This coronavirus pandemic is far from over, even as we slowly start to reclaim parts of our former lives. We are more than ready to forget about some experiences: shaggy hair, face masks, empty store shelves, seeing loved ones only through a video screen. We’re tired of the inconveniences, the disappointments. We’re sad for those who have encountered true hardships: layoffs, illness or the unthinkable loss of a loved one.
But there are some aspects of this pandemic that we should never forget, no matter how much we’d like to try.
One of those is the true cost of our independence. Most of us were already aware of what we owe first responders. Police, firefighters, doctors and nurses are portrayed as heroes in TV dramas. They are on the front lines whenever catastrophe strikes and this one is no exception.
But by now, we can or should understand how dependent we are on people who rarely receive any recognition. They’re hospital janitors, grocery clerks, meatpacking workers, child care providers, nursing home staff, truck drivers, delivery service and postal workers, garbage collectors, farmers, restaurant cooks, mechanics and utility operators. These are just a few of the “essential workers” who have allowed most of us to stay safe in our homes while they keep us and our families fed, warm and relatively comfortable.
Going back to our regular lives means we will rely on even more people to get back to risky work: Hairdressers and barbers, manicurists and massage therapists, retail store workers and restaurant waiters, to name just a few.
The realization of how much we depend on these essential workers comes with responsibility. The first one is to behave responsibly, including maintaining social distancing measures and wearing masks in public, to help keep them safe.
The second, and equally important, responsibility is to recognize that we have long been taking advantage of the fact that many of these workers receive low wages, no health insurance and no sick leave. That has been particularly alarming at meatpacking plants, where outbreaks threatened major disruptions in our food production system. We can no longer look the other way knowing that the people who put bacon on our table typically have to choose between working sick and losing a paycheck.
This pandemic showed us the fragility of our health-care system nationwide but also the inadequacy of many of our long-term care facilities at protecting our loved ones. Gov. Kim Reynolds has often repeated that outbreaks are growing at Iowa’s long-term care facilities despite our “best efforts.” That should tell us our best efforts are unacceptable. As of Sunday, more than 1,380 long-term care workers and residents had been infected. Long-term care residents have died in disproportionate numbers.
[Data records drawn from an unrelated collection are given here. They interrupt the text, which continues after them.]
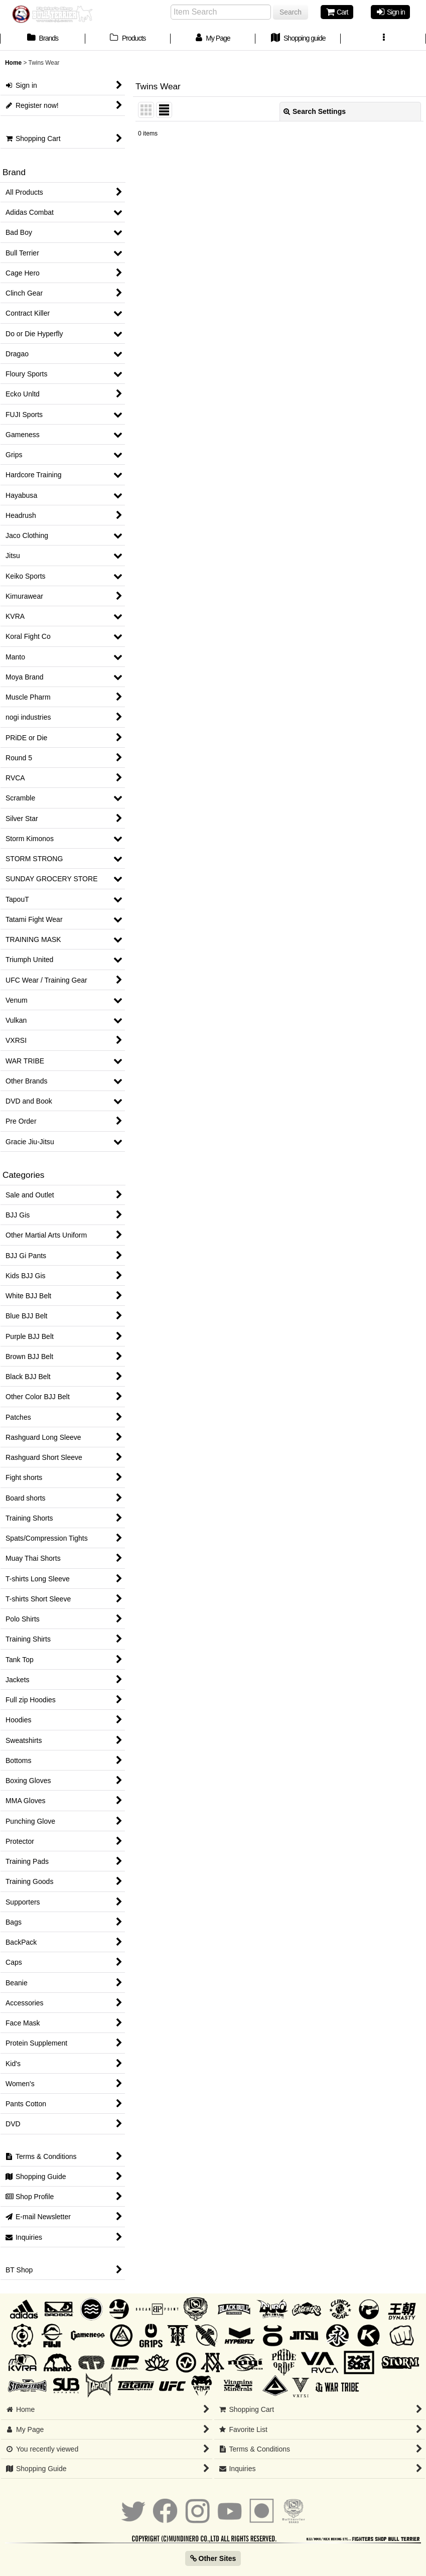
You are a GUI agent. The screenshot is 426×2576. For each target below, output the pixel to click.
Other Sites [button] (213, 2558)
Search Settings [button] (314, 111)
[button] (383, 39)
Before this pandemic, Iowa had slashed nursing home oversight and some of the facilities with outbreaks had histories of poor infection control practices. The Trump administration was in the process of rolling back regulations, including some dealing with infection control, before the pandemic. Now, patient-safety regulations remain suspended even as the state is reopening businesses like tanning salons and tattoo parlors. One national advocate called the situation “terrifying.”
We need serious oversight and accountability for long-term care facilities and, again, we need to treat those who care for these vulnerable residents as essential not only in high responsibility and expectations but also in pay and benefits.
There are many other lessons to learn from this pandemic about our national priorities, our education system’s lack of preparedness for distance learning, our economy’s inability to withstand a health crisis. We now know how well our environment would be doing without us. We should know enough about hand-washing and self-isolation to virtually eliminate the next cold and flu season.
We’ve learned that none of us is immune. What will we do with this knowledge? Will we simply stagger back to our old ways and try to pretend none of this ever happened? Or will we seek to recover in a way that makes us ─ all of us ─ stronger?